В этих бесчисленных рассказах о художниках, их вдохновении, их жизни и почти всегда трагической смерти преобладало несколько излюбленных мотивов. Писатель любил говорить об искусстве и о художнике как о благой силе, которая послана на землю для счастья человечества. Он любил славословить поэта и украшать всевозможными эпитетами и метафорами его служение красоте, добру и истине. Трагическая сторона этого служения также привлекала его внимание: писатель стремился выяснить себе, в чем заключается дар вдохновения и почему человек, одаренный этим даром, бывает так неудовлетворен в жизни; отчего то, что радует так других и что другие так в жизни ценят, отчего все это так обесценено в глазах поэта. Всего чаще автор останавливался поэтому на противоречии, которое существует между поэтом и средой, его окружающей, на взаимном их непонимании и на страдании непонятого и неоцененного художника. Иногда – но очень редко – это противоречие толпы и поэта пояснялось кое-какими, весьма для того времени интересными, социальными мотивами.

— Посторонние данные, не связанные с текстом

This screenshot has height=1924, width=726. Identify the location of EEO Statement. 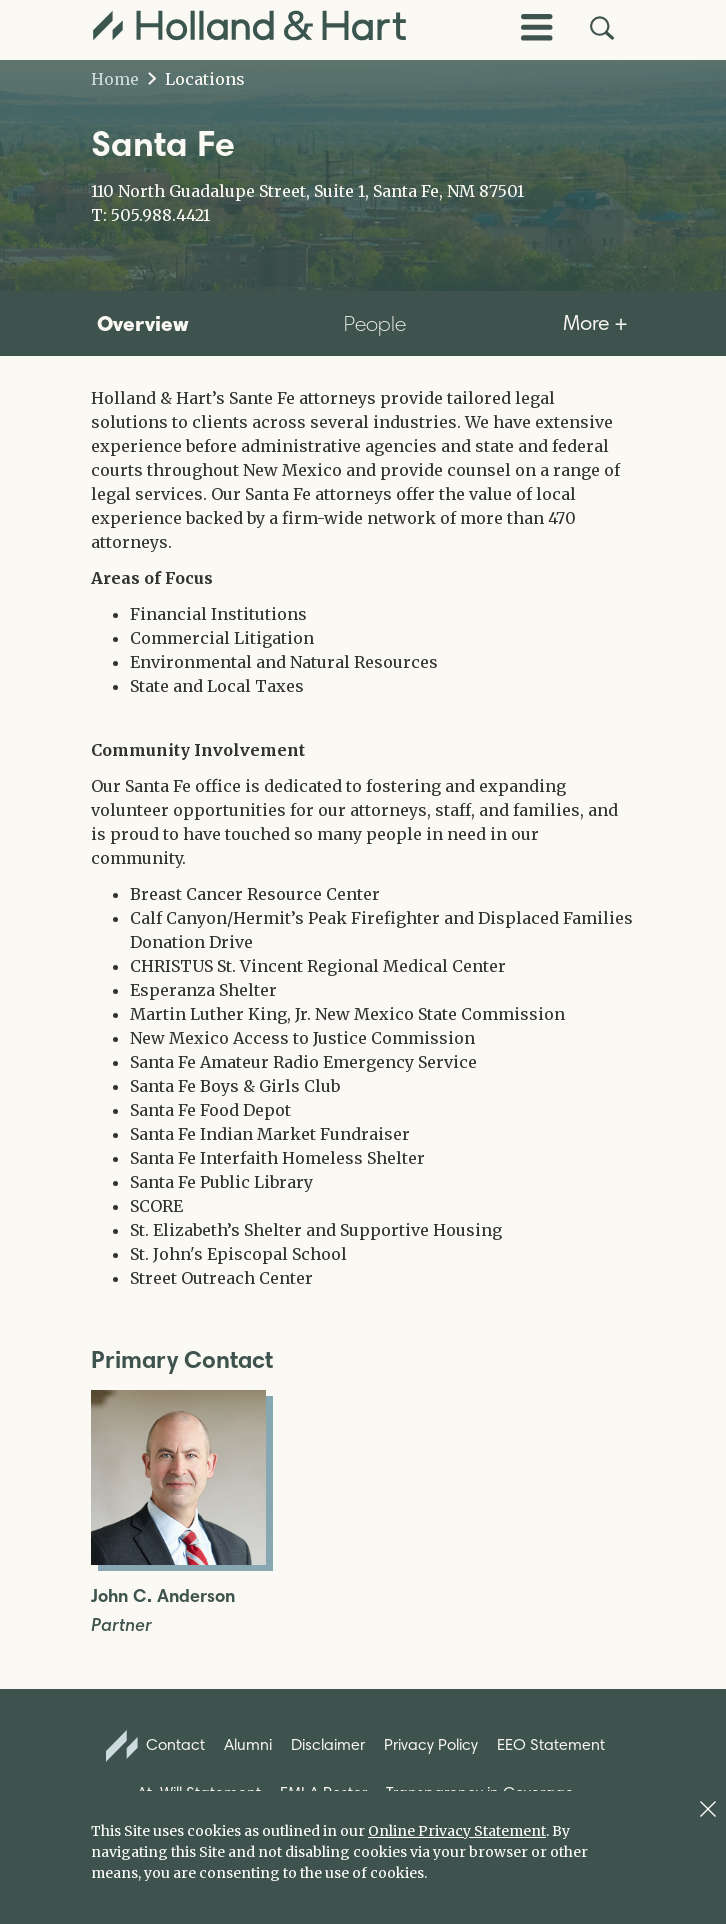
(551, 1744).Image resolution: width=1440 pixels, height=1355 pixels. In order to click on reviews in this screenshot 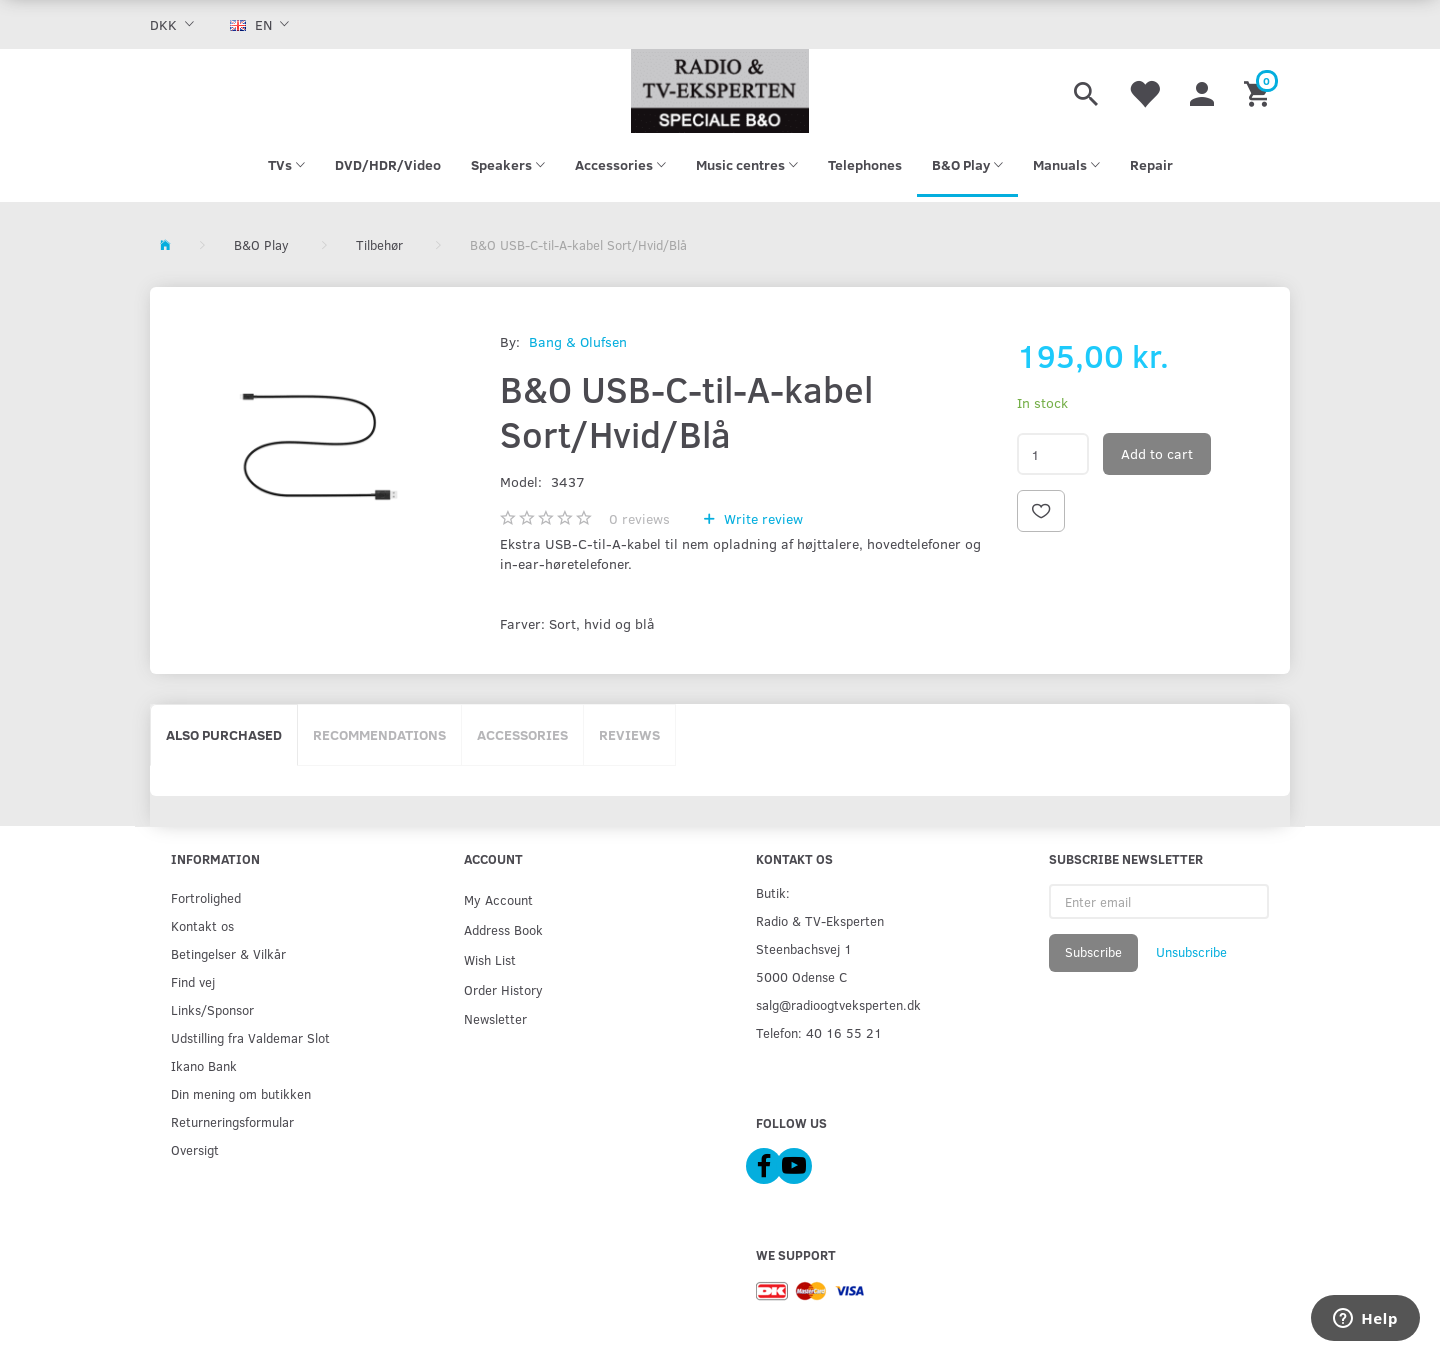, I will do `click(639, 518)`.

В числе писателей, которые с охотой брались за такие темы, было много людей с талантом, и среди них особенно выделялся своим оригинальным дарованием князь В. Ф. Одоевский – добрый знакомый и Жуковского, и Пушкина, а потому и Гоголя. Гоголь был в восторге от повестей Одоевского, находя в них – и справедливо – кучу воображения и ума, любил читать их еще в рукописи и даже заведовал их изданием в 1833 году [108] .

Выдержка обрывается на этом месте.